La Russie et l'Ukraine sont toutes deux d'importants exportateurs de céréales, avec près d'un tiers du commerce mondial du blé entre elles. Pour Hovis, la flambée des prix du blé causée par l'invasion et les sanctions qui ont suivi contre la Russie ont eu d'importantes répercussions sur les coûts de ses activités.
"L'Ukraine et la Russie - le flux de céréales de la mer Noire est très important pour les marchés mondiaux", a déclaré Sharkey, car les exportations des deux pays ont effectivement cessé.
Pas seulement les céréales. Sharkey a également souligné la hausse des prix de l'aluminium. Les prix du métal léger utilisé dans tout, des voitures à la bière et aux boîtes de pain, sont en passe d'atteindre un niveau record de plus de 3 475 dollars la tonne, ce qui reflète en partie le fait que la Russie est le deuxième exportateur.
« Tout est en place.Il y a une prime de risque politique sur de nombreux produits », a déclaré le dirigeant de 55 ans, notant que les prix du blé ont augmenté de 51 % au cours des 12 dernières années et que les prix de gros du gaz en Europe ont augmenté de près de 600 % par mois.
L'invasion ukrainienne a jeté une ombre sur l'industrie des matières premières, car elle a également rendu impossible d'ignorer les lignes de faille géopolitiques qui traversent tant de marchés clés de matières premières.
Les risques politiques augmentent. Le conflit lui-même et les sanctions contre la Russie font des ravages sur de nombreux marchés, en particulier le blé. La hausse des coûts de l'énergie a des répercussions importantes sur d'autres marchés de produits de base, notamment le coût des engrais utilisés par les agriculteurs.
En plus de cela, les négociants en matières premières et les responsables des achats sont de plus en plus préoccupés par la manière dont de nombreuses matières premières pourraient potentiellement être utilisées comme armes de politique étrangère, en particulier si le développement d'une nouvelle guerre froide sépare la Russie, et peut-être la Chine, des États-Unis. .L'ouest.
Pendant une grande partie des trois dernières décennies, l'industrie des matières premières a été l'un des exemples les plus médiatisés de la mondialisation, créant une énorme richesse pour les sociétés commerciales qui relient les acheteurs et les vendeurs de matières premières.

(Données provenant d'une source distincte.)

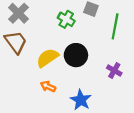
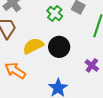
orange arrow: (48, 86) -> (15, 71), moved, size x1.5

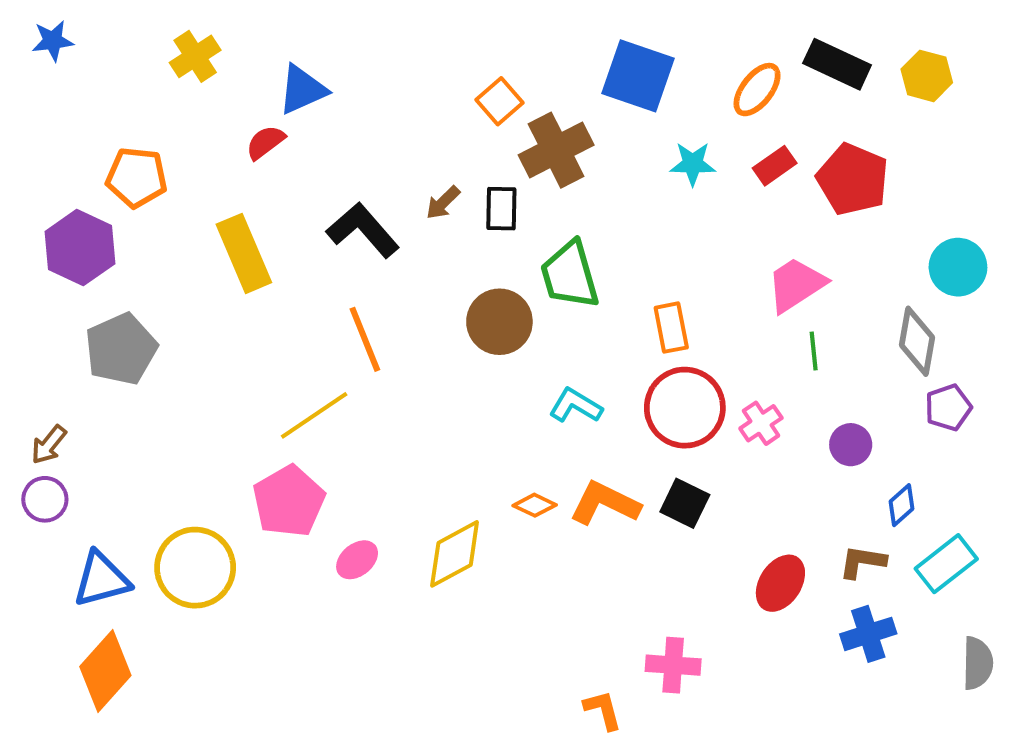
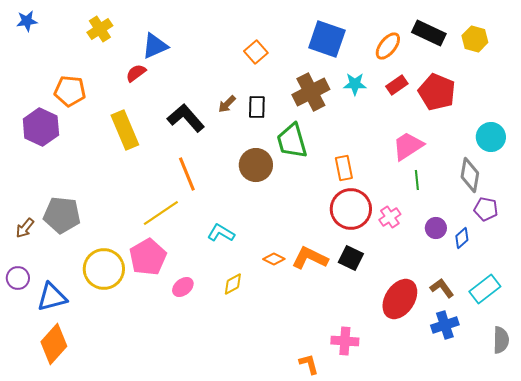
brown cross: (556, 150) -> (311, 92), moved
gray pentagon: (121, 349) -> (62, 215), moved, turned 30
cyan L-shape: (576, 406) -> (221, 233), moved
purple pentagon: (948, 408) -> (486, 209), turned 30
purple circle: (45, 499) -> (18, 278), moved
blue diamond: (901, 505) -> (462, 238), moved
yellow diamond: (455, 554) -> (233, 284), size x0.6
brown L-shape: (862, 562) -> (442, 288), turned 45
yellow circle: (195, 568) -> (104, 269), moved
red ellipse: (780, 583) -> (400, 299), size x1.4

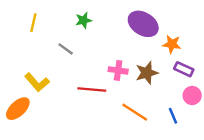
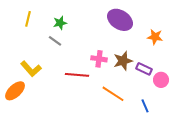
green star: (83, 20) -> (60, 23), moved
orange star: (172, 44) -> (155, 37), moved
purple rectangle: (184, 69) -> (144, 69), moved
blue line: (173, 116) -> (145, 106), moved

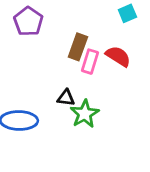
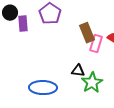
brown rectangle: (78, 47) -> (87, 33), turned -42

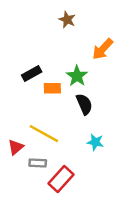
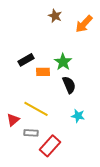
orange arrow: (103, 49) -> (84, 24), moved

Un pourcentage de toutes les exportations de néons provient de Russie et d'Ukraine. Les néons sont un sous-produit de la fabrication de l'acier et sont une matière première clé pour la fabrication de puces. Lorsque la Russie est entrée dans l'est de l'Ukraine en 2014, le prix des néons a grimpé de 600 %, provoquant perturbation de l'industrie des semi-conducteurs
Alors que de nombreux projets individuels dans des domaines tels que l'exploitation minière ont toujours été enveloppés de politique, le marché lui-même est construit autour du désir d'ouvrir l'approvisionnement mondial. Les responsables des achats tels que Sharkey de Hovis s'inquiètent du prix, sans parler de la possibilité matières premières dont ils ont besoin.
Un changement de perception dans l'industrie des matières premières se dessine depuis une décennie. Alors que les tensions entre les États-Unis et la Chine s'intensifient, l'emprise de Pékin sur l'approvisionnement en terres rares - des métaux utilisés dans de nombreux aspects de la fabrication - fait craindre que l'approvisionnement en matières premières pourrait devenir une arme politique.
Mais au cours des deux dernières années, deux événements distincts ont attiré l'attention. La pandémie de Covid-19 a mis en évidence les dangers de dépendre d'un petit nombre de pays ou d'entreprises, entraînant de graves perturbations de la chaîne d'approvisionnement. Désormais, des céréales à l'énergie en passant par les métaux , l'invasion de l'Ukraine par la Russie rappelle à quel point certains pays peuvent avoir un impact considérable sur l'approvisionnement en matières premières en raison de leurs énormes parts de marché dans des matières premières importantes.
La Russie est non seulement un important fournisseur de gaz naturel pour l'Europe, mais elle domine également le marché de nombreux autres produits de base importants, notamment le pétrole, le blé, l'aluminium et le palladium.
« Les matières premières ont été militarisées pendant longtemps… la question a toujours été de savoir quand les pays appuient sur la gâchette », a déclaré Frank Fannon, ancien secrétaire d'État adjoint aux ressources énergétiques.
La réponse à court terme de certaines entreprises et gouvernements à la guerre en Ukraine a été d'augmenter les stocks de matières premières vitales. À long terme, cela a forcé l'industrie à envisager des chaînes d'approvisionnement alternatives pour contourner un éventuel conflit économique et financier entre la Russie et l'Ouest.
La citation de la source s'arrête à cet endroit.